Al llegar al pie del muro del jardín, Kauf observó:

—Eh, señores, yo no estoy equipado para hacer el trapecio volante.

Nadie le escuchaba. Riri le empujó sin miramientos.

—¡Mi muleta! —gritó Kauf.

Philippe Axe le deslizó un gancho bajo el cinturón El gancho se sujetaba en un grueso cable. El cable corría por una polea que había sido colocada en lo alto del muro por medio de varias escarpias, mientras tenía lugar el secuestro. Philippe y Riri franquearon el muro y tiraron del cable. Otros dos agentes empujaron a Kauf. El tercero, con la metralleta dirigida hacia la casa, protegía la operación.

Cuando Kauf, que gritaba como un cochinillo al que están degollando, llegó a buena altura, le empujaron para que su corpachón quedara en equilibrio sobre el muro. El chófer había corrido hasta el coche y regresaba con un colchón que tiró al pie del muro.

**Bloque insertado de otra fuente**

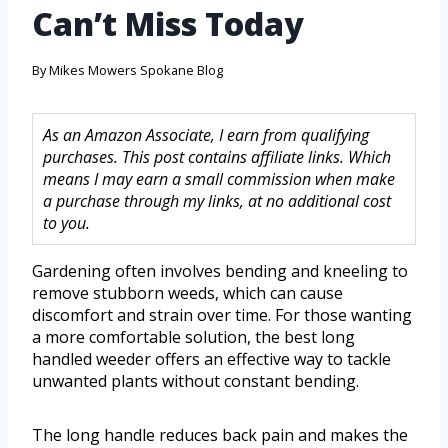
Can’t Miss Today
By
Mikes Mowers Spokane Blog
As an Amazon Associate, I earn from qualifying
purchases. This post contains affiliate links. Which
means I may earn a small commission when make
a purchase through my links, at no additional cost
to you.
Gardening often involves bending and kneeling to
remove stubborn weeds, which can cause
discomfort and strain over time. For those wanting
a more comfortable solution, the best long
handled weeder offers an effective way to tackle
unwanted plants without constant bending.
The long handle reduces back pain and makes the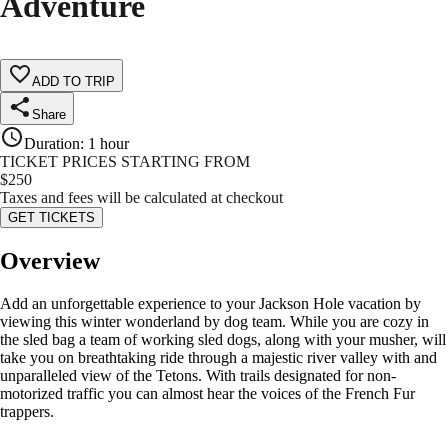
Adventure
ADD TO TRIP
Share
Duration
:
1 hour
TICKET PRICES STARTING FROM
$
250
Taxes and fees will be calculated at checkout
GET TICKETS
Overview
Add an unforgettable experience to your Jackson Hole vacation by
viewing this winter wonderland by dog team. While you are cozy in
the sled bag a team of working sled dogs, along with your musher, will
take you on breathtaking ride through a majestic river valley with and
unparalleled view of the Tetons. With trails designated for non-
motorized traffic you can almost hear the voices of the French Fur
trappers.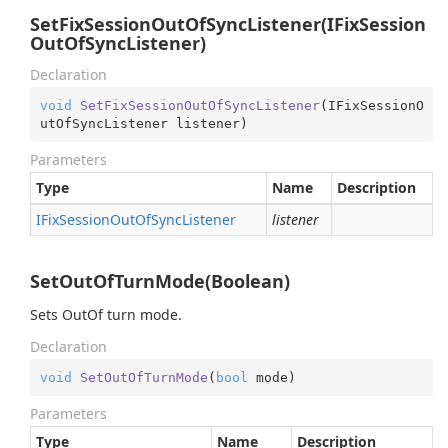
SetFixSessionOutOfSyncListener(IFixSession
OutOfSyncListener)
Declaration
void
SetFixSessionOutOfSyncListener
(
IFixSessionO
utOfSyncListener listener
)
Parameters
Type
Name
Description
IFix
Session
Out
Of
Sync
Listener
listener
SetOutOfTurnMode(Boolean)
Sets OutOf turn mode.
Declaration
void
SetOutOfTurnMode
(
bool
 mode
)
Parameters
Type
Name
Description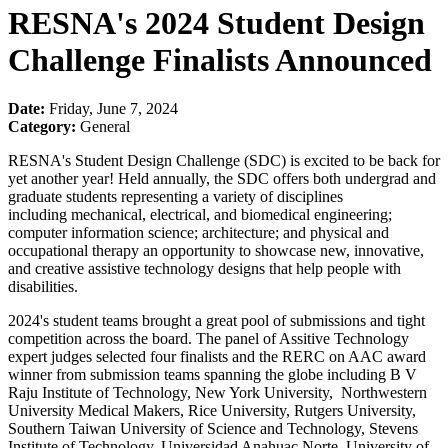
RESNA's 2024 Student Design
Challenge Finalists Announced
Date:
Friday, June 7, 2024
Category:
General
RESNA's Student Design Challenge (SDC) is excited to be back for
yet another year! Held annually, the SDC offers both undergrad and
graduate students representing a variety of disciplines
including mechanical, electrical, and biomedical engineering;
computer information science; architecture; and physical and
occupational therapy an opportunity to showcase new, innovative,
and creative assistive technology designs that help people with
disabilities.
2024's student teams brought a great pool of submissions and tight
competition across the board. The panel of Assitive Technology
expert judges selected four finalists and the RERC on AAC award
winner from submission teams spanning the globe including B V
Raju Institute of Technology, New York University, Northwestern
University Medical Makers, Rice University, Rutgers University,
Southern Taiwan University of Science and Technology, Stevens
Institute of Technology, Universidad Anahuac Norte, University of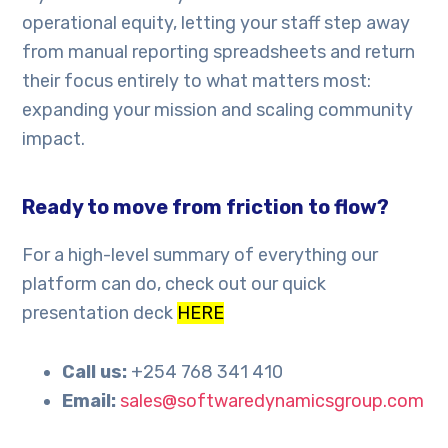
operational equity, letting your staff step away
from manual reporting spreadsheets and return
their focus entirely to what matters most:
expanding your mission and scaling community
impact.
Ready to move from friction to flow?
For a high-level summary of everything our
platform can do, check out our quick
presentation deck
HERE
Call us:
+254 768 341 410
Email:
sales@softwaredynamicsgroup.com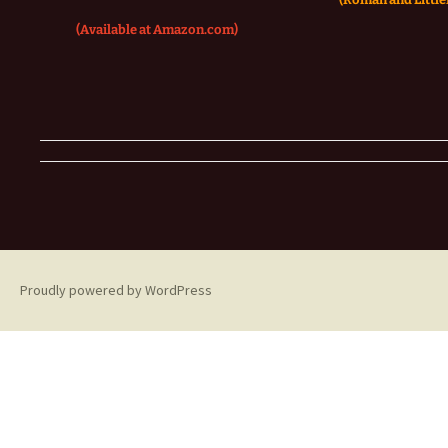
(Available at Amazon.com)
Proudly powered by WordPress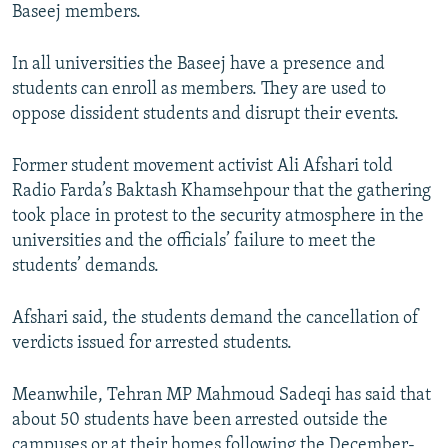
Baseej members.
In all universities the Baseej have a presence and
students can enroll as members. They are used to
oppose dissident students and disrupt their events.
Former student movement activist Ali Afshari told
Radio Farda’s Baktash Khamsehpour that the gathering
took place in protest to the security atmosphere in the
universities and the officials’ failure to meet the
students’ demands.
Afshari said, the students demand the cancellation of
verdicts issued for arrested students.
Meanwhile, Tehran MP Mahmoud Sadeqi has said that
about 50 students have been arrested outside the
campuses or at their homes following the December-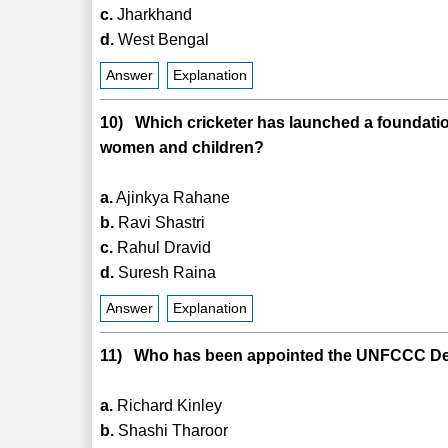
c.
Jharkhand
d.
West Bengal
Answer
Explanation
10) Which cricketer has launched a foundatio
women and children?
a.
Ajinkya Rahane
b.
Ravi Shastri
c.
Rahul Dravid
d.
Suresh Raina
Answer
Explanation
11) Who has been appointed the UNFCCC Dep
a.
Richard Kinley
b.
Shashi Tharoor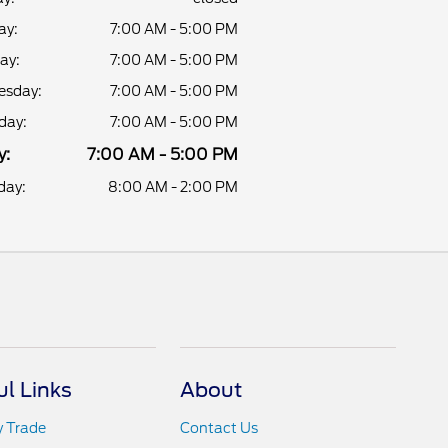
ay:
7:00 AM - 5:00 PM
ay:
7:00 AM - 5:00 PM
sday:
7:00 AM - 5:00 PM
day:
7:00 AM - 5:00 PM
y:
7:00 AM - 5:00 PM
day:
8:00 AM - 2:00 PM
ul Links
About
y Trade
Contact Us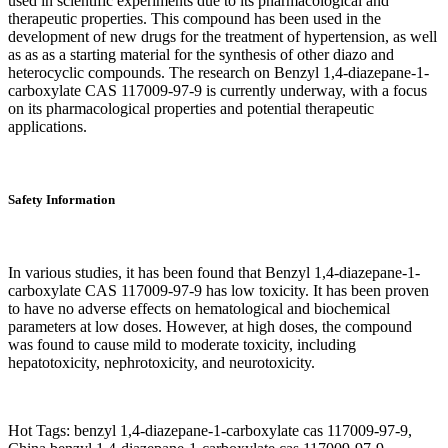
used in scientific experiments due to its pharmacological and
therapeutic properties. This compound has been used in the
development of new drugs for the treatment of hypertension, as well
as as as a starting material for the synthesis of other diazo and
heterocyclic compounds. The research on Benzyl 1,4-diazepane-1-
carboxylate CAS 117009-97-9 is currently underway, with a focus
on its pharmacological properties and potential therapeutic
applications.
Safety Information
In various studies, it has been found that Benzyl 1,4-diazepane-1-
carboxylate CAS 117009-97-9 has low toxicity. It has been proven
to have no adverse effects on hematological and biochemical
parameters at low doses. However, at high doses, the compound
was found to cause mild to moderate toxicity, including
hepatotoxicity, nephrotoxicity, and neurotoxicity.
Hot Tags: benzyl 1,4-diazepane-1-carboxylate cas 117009-97-9,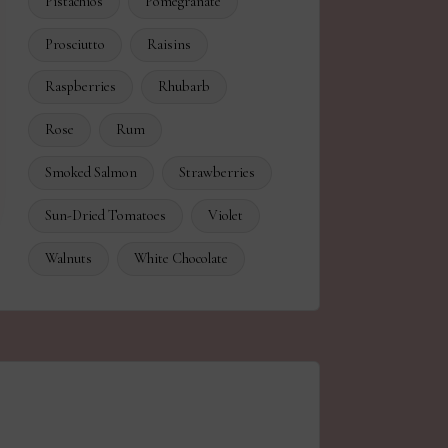
Pistachios
Pomegranate
Prosciutto
Raisins
Raspberries
Rhubarb
Rose
Rum
Smoked Salmon
Strawberries
Sun-Dried Tomatoes
Violet
Walnuts
White Chocolate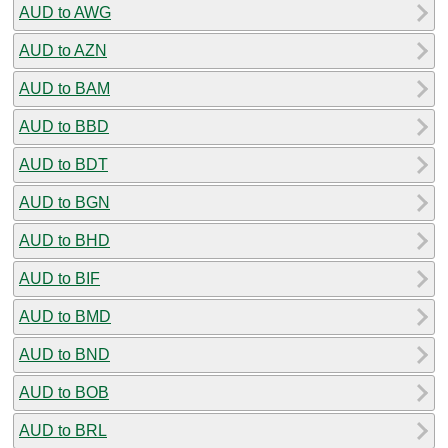
AUD to AWG
AUD to AZN
AUD to BAM
AUD to BBD
AUD to BDT
AUD to BGN
AUD to BHD
AUD to BIF
AUD to BMD
AUD to BND
AUD to BOB
AUD to BRL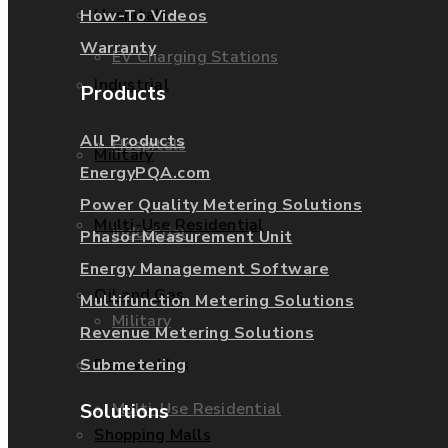
Hospitals
How-To Videos
Warranty
EV Charging Stations
Industrial
Products
All Products
Hospitals
Military
EnergyPQA.com
Power Quality Metering Solutions
Multi-Use Residential
Industrial
Phasor Measurement Unit
Energy Management Software
Oil and Gas
Multifunction Metering Solutions
Military
Revenue Metering Solutions
Submetering
Renewables
Solutions
Multi-Use Residential
Shopping Malls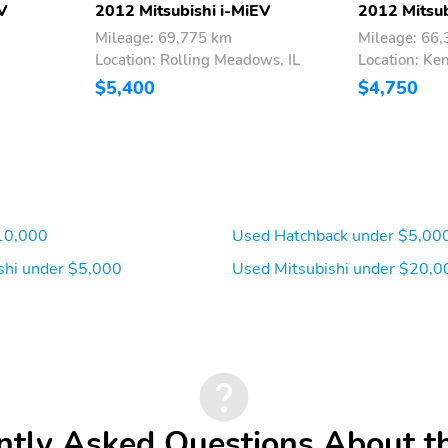
V
2012 Mitsubishi i-MiEV
2012 Mitsub
Mileage: 69,775 km
Mileage: 66
Location: Rolling Meadows, IL
Location: Ken
$5,400
$4,750
10,000
Used Hatchback under $5,00
shi under $5,000
Used Mitsubishi under $20,0
ntly Asked Questions About t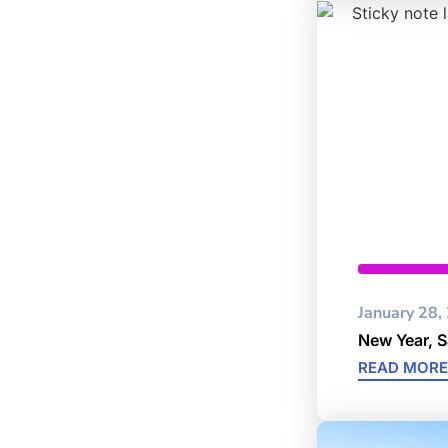
Cybersec
January 28,
New Year, 
READ MORE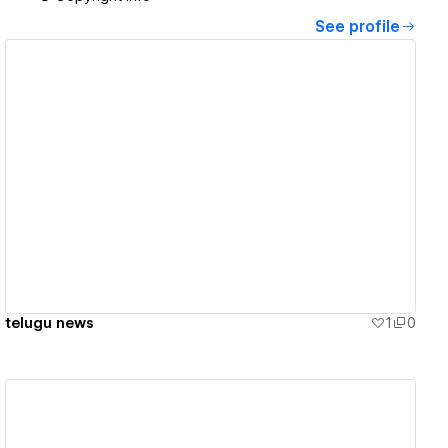
See profile
View details
telugu news
1
0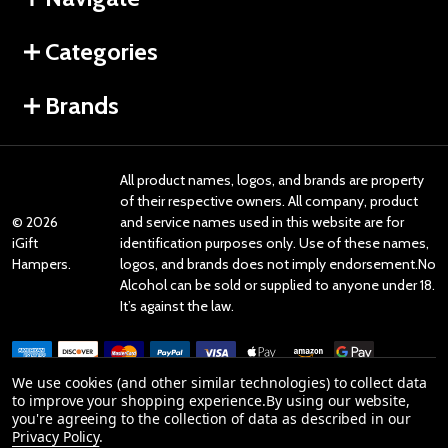
Categories
Brands
All product names, logos, and brands are property
of their respective owners. All company, product
©
2026
and service names used in this website are for
iGift
identification purposes only. Use of these names,
Hampers.
logos, and brands does not imply endorsement.No
Alcohol can be sold or supplied to anyone under 18.
It’s against the law.
We use cookies (and other similar technologies) to collect data
to improve your shopping experience.
By using our website,
you're agreeing to the collection of data as described in our
Reviews
Privacy Policy
.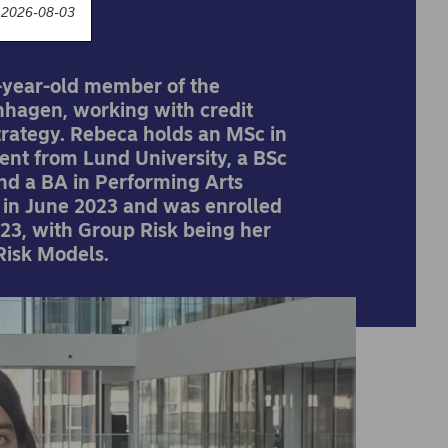
 2026-08-03
-year-old member of the
hagen, working with credit
trategy. Rebeca holds an MSc in
nt from Lund University, a BSc
nd a BA in Performing Arts
a in June 2023 and was enrolled
3, with Group Risk being her
Risk Models.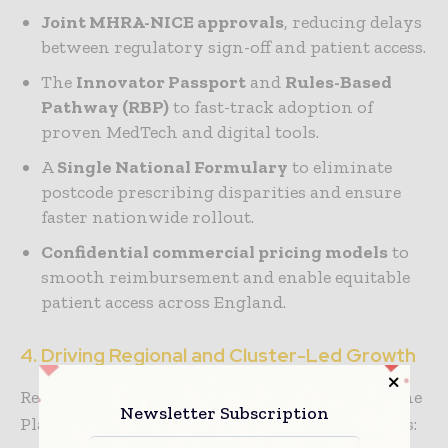
Joint MHRA-NICE approvals
, reducing delays
between regulatory sign-off and patient access.
The
Innovator Passport
and
Rules-Based
Pathway (RBP)
to fast-track adoption of
proven MedTech and digital tools.
A
Single National Formulary
to eliminate
postcode prescribing disparities and ensure
faster nationwide rollout.
Confidential commercial pricing models
to
smooth reimbursement and enable equitable
patient access across England.
4. Driving Regional and Cluster-Led Growth
Recognizing the need for distributed growth, the
Newsletter Subscription
Plan invests in high-potential innovation hubs: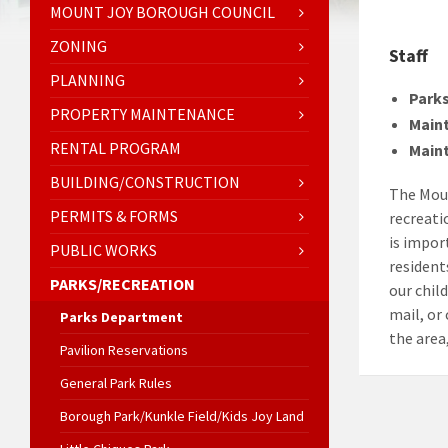
MOUNT JOY BOROUGH COUNCIL
ZONING
Staff
PLANNING
Parks
PROPERTY MAINTENANCE
Main
RENTAL PROGRAM
Main
BUILDING/CONSTRUCTION
The Moun
PERMITS & FORMS
recreati
is impor
PUBLIC WORKS
residents
PARKS/RECREATION
our chil
mail, or
Parks Department
the area,
Pavilion Reservations
General Park Rules
Borough Park/Kunkle Field/Kids Joy Land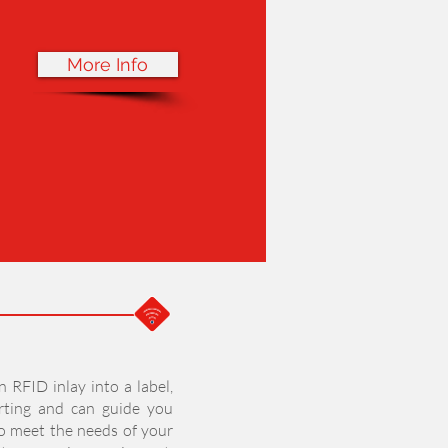
More Info
n RFID inlay into a label,
rting and can guide you
to meet the needs of your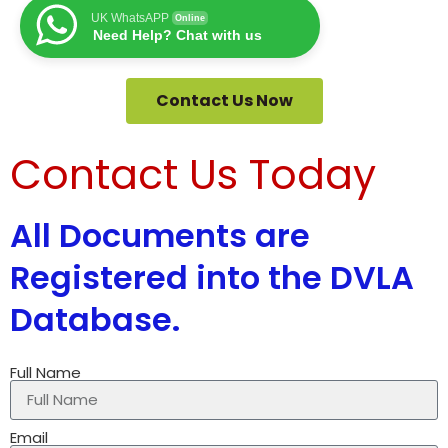
UK WhatsAPP
Online
Need Help? Chat with us
Contact Us Now
Contact Us Today
All Documents are
Registered into the DVLA
Database.
Full Name
Email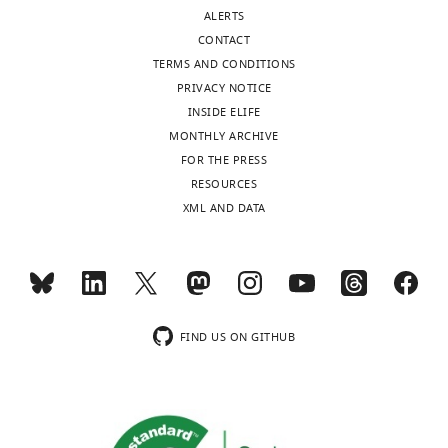
Competing
ALERTS
interests
CONTACT
Joshua
TERMS AND CONDITIONS
Wooten,
PRIVACY NOTICE
Joshua
INSIDE ELIFE
Wooten
MONTHLY ARCHIVE
is
FOR THE PRESS
affiliated
Toggle
RESOURCES
with
charts
DAILY
XML AND DATA
Nuventra.
The
MONTHLY
author
has
no
wnloads
financial
FIND US ON GITHUB
(Monthly)
interests
to
declare..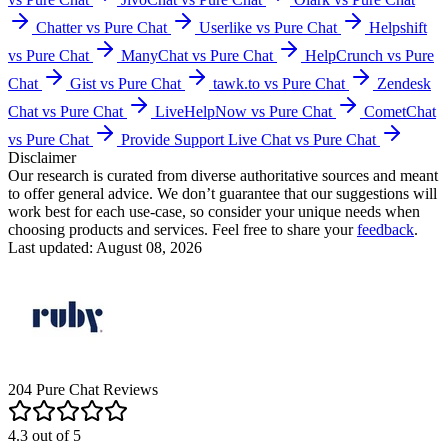
Chatter vs Pure Chat
Userlike vs Pure Chat
Helpshift
vs Pure Chat
ManyChat vs Pure Chat
HelpCrunch vs Pure
Chat
Gist vs Pure Chat
tawk.to vs Pure Chat
Zendesk
Chat vs Pure Chat
LiveHelpNow vs Pure Chat
CometChat
vs Pure Chat
Provide Support Live Chat vs Pure Chat
Disclaimer
Our research is curated from diverse authoritative sources and meant
to offer general advice. We don’t guarantee that our suggestions will
work best for each use-case, so consider your unique needs when
choosing products and services. Feel free to share your
feedback
.
Last updated: August 08, 2026
204
Pure Chat
Reviews
4.3
out of
5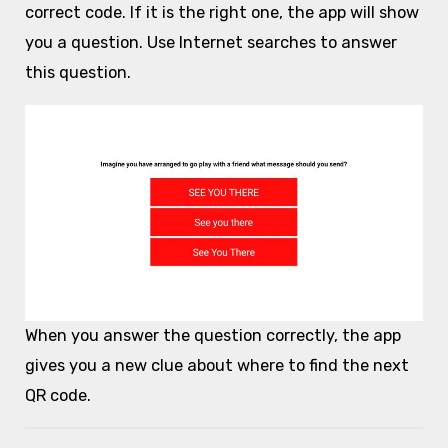
correct code. If it is the right one, the app will show
you a question. Use Internet searches to answer
this question.
When you answer the question correctly, the app
gives you a new clue about where to find the next
QR code.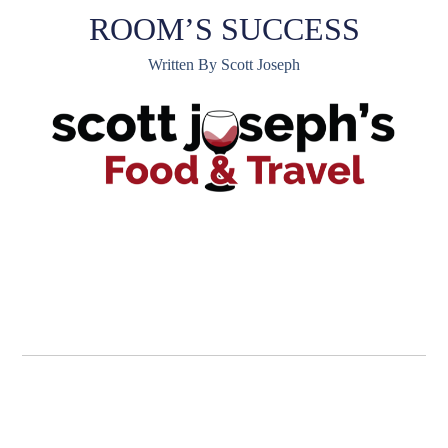
ROOM’S SUCCESS
Written By Scott Joseph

—¡Descuelguen! —ordenó Axe.

Uno de sus hombres desprendió el garfio que habían sujetado en el cinturón de Kauf.

—¡Empujen!

El enorme cuerpo rodó desde lo alto del muro y cayó sobre el colchón.

—¡Retirada general!

Medio sostenido, medio empujado, Kauf fue brutalmente puesto en pie y arrastrado hasta el «404», cuyo motor seguía runruneando.

La operación completa había durado cinco minutos escasos.

Philippe Axe miró a Riri a los ojos:

—Esto es un trabajo de profesional —dijo secamente.